# TASK DESCRIPTION:
Take every line containing "Mall" from the material and copy it.

# THE DATA:
[Start of section]

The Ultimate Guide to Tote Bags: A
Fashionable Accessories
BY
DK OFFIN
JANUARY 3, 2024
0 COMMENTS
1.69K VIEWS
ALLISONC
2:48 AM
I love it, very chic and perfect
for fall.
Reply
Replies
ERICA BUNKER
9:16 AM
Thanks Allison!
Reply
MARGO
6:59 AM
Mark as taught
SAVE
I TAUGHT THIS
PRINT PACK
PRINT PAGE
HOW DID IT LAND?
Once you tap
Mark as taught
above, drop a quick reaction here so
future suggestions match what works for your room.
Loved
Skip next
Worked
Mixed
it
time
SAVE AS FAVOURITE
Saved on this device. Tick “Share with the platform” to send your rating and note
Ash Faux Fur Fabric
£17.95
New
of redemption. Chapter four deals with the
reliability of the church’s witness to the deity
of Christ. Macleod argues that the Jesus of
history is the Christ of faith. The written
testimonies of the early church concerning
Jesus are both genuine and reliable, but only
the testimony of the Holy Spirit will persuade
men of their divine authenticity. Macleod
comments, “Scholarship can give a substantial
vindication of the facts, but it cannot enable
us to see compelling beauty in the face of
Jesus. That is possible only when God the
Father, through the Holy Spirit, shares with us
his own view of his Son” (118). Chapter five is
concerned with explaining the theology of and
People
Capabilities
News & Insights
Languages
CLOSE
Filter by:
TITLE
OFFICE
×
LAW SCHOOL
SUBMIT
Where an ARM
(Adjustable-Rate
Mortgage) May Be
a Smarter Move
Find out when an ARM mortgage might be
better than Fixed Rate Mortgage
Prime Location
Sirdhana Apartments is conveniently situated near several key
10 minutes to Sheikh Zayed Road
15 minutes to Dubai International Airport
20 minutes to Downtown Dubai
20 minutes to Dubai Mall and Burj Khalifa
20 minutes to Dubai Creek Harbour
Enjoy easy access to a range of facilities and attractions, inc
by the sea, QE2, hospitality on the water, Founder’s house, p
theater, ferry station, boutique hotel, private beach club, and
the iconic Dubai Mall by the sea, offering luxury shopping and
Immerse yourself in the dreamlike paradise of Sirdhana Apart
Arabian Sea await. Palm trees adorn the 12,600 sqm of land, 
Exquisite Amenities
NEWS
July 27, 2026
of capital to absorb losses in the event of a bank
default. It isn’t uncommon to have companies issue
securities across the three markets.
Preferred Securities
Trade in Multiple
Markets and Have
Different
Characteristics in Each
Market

[End of section]

# EXPECTED OUTPUT:
20 minutes to Dubai Mall and Burj Khalifa
the iconic Dubai Mall by the sea, offering luxury shopping and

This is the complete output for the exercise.